Mapag Sri Linggajati: Kuwu Wahyudin Dorong Pelestarian Kearifan Lokal

Mapag Sri Linggajati: Kuwu Wahyudin Dorong Pelestarian Kearifan Lokal

SMKSMUHAMMADIYAH-HGLS.SCH.ID – Pemerintah Desa Linggajati, Kecamatan Arahan, Kabupaten Indramayu, kembali menggelar tradisi adat Mapag Sri sebagai ungkapan rasa syukur atas hasil panen yang melimpah.

Acara yang sarat makna ini merupakan wujud pelestarian budaya dan kearifan lokal yang diwariskan turun-temurun oleh para leluhur.

Kuwu (Kepala Desa) Linggajati, Wahyudin, secara langsung mendorong semangat masyarakat untuk terus menjaga dan melestarikan tradisi Mapag Sri.

Beliau menekankan pentingnya nilai-nilai luhur yang terkandung dalam setiap rangkaian upacara adat ini.

Tradisi Mapag Sri sendiri memiliki makna filosofis yang mendalam, yaitu sebagai bentuk penghormatan dan permohonan agar Dewi Sri, sang dewi kesuburan, senantiasa memberikan berkah dan perlindungan bagi para petani.

Kegiatan ini juga menjadi ajang silaturahmi antarwarga, mempererat tali persaudaraan, dan membangun kebersamaan dalam menjaga kelestarian budaya.

Prosesi Mapag Sri di Desa Linggajati diawali dengan berbagai persiapan yang melibatkan seluruh elemen masyarakat.

Para petani akan membawa hasil panen terbaik mereka, yang nantinya akan diarak secara khidmat menuju tempat pelaksanaan upacara.

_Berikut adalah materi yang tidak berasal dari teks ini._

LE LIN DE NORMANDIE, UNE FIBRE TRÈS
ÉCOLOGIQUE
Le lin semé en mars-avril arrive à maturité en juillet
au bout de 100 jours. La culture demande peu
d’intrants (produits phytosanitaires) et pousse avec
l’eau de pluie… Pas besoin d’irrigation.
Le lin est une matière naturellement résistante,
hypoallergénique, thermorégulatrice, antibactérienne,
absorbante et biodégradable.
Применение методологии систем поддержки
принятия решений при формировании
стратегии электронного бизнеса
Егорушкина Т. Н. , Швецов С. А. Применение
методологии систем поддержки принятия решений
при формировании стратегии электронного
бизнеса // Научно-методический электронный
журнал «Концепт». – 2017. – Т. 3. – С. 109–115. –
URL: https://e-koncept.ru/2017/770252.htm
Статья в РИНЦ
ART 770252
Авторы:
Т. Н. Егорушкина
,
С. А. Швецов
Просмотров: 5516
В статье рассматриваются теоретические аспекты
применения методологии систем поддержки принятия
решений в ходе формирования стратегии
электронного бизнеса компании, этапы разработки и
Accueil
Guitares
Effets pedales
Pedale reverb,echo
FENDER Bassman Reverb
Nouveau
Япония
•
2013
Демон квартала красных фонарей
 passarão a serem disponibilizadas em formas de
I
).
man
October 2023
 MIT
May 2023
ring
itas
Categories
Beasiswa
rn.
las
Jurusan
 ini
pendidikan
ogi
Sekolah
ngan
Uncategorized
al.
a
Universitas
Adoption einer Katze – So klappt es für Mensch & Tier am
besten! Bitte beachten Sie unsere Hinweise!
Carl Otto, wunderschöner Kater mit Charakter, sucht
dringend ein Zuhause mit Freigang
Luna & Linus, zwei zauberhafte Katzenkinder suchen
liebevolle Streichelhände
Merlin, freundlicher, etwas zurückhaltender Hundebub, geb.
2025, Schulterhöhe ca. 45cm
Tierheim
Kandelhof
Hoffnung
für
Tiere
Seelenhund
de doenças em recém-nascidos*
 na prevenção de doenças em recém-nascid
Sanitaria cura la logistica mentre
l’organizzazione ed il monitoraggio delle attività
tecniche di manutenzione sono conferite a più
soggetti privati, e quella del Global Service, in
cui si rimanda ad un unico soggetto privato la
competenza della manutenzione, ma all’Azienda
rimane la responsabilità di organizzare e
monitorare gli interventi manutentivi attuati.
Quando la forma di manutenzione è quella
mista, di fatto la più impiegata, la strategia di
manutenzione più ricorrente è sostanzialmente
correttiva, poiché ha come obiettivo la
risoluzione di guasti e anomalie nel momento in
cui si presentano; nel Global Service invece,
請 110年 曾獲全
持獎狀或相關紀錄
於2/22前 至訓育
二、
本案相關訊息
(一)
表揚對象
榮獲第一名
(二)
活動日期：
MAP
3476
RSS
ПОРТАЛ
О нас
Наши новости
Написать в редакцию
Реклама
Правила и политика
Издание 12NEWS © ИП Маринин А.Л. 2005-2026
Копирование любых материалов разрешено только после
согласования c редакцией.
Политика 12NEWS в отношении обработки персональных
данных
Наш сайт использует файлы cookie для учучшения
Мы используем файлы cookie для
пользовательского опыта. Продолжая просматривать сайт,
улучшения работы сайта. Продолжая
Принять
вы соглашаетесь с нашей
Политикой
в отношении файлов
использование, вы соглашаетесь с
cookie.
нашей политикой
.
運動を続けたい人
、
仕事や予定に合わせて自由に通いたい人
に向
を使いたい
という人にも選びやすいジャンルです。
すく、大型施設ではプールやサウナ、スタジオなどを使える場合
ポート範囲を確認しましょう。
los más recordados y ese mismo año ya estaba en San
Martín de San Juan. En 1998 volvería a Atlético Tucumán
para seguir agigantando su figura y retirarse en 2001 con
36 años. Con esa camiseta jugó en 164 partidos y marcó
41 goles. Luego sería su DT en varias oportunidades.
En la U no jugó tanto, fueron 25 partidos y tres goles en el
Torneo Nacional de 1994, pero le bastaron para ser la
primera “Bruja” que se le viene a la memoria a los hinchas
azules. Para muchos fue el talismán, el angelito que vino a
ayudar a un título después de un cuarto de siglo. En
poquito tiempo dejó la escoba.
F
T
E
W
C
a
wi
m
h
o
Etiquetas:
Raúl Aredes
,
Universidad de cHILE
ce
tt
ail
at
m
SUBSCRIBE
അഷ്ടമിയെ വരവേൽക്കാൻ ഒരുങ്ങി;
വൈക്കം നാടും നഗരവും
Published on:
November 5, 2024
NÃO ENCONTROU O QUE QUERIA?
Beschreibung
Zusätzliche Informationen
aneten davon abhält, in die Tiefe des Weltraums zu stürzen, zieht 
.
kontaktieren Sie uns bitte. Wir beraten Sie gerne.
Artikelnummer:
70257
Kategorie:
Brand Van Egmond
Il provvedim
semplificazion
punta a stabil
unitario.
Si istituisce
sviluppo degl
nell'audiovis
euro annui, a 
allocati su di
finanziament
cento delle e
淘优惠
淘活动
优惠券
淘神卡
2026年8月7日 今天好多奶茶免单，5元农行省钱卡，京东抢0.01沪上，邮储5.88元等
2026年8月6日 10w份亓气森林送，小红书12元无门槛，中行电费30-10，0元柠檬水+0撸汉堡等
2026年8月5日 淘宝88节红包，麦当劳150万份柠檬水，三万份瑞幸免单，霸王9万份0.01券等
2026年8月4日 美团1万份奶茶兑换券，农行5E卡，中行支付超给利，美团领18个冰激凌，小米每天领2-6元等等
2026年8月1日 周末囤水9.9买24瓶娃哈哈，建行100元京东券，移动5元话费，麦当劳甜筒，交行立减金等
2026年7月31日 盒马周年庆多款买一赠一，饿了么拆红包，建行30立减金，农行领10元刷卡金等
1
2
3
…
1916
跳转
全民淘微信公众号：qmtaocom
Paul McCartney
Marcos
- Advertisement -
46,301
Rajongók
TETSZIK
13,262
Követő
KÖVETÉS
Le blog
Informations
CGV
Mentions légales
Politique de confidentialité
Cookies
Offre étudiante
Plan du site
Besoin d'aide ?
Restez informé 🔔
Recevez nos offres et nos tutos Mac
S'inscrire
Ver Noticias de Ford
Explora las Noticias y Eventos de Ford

Prosesi arak-arakan ini biasanya diiringi dengan kesenian tradisional khas Indramayu, menambah semarak dan kekhidmatan suasana.

Tari-tarian tradisional dan alunan musik daerah menjadi bagian tak terpisahkan dari kemeriahan Mapag Sri.

Hal ini menunjukkan betapa kaya dan beragamnya warisan budaya yang dimiliki oleh masyarakat Linggajati.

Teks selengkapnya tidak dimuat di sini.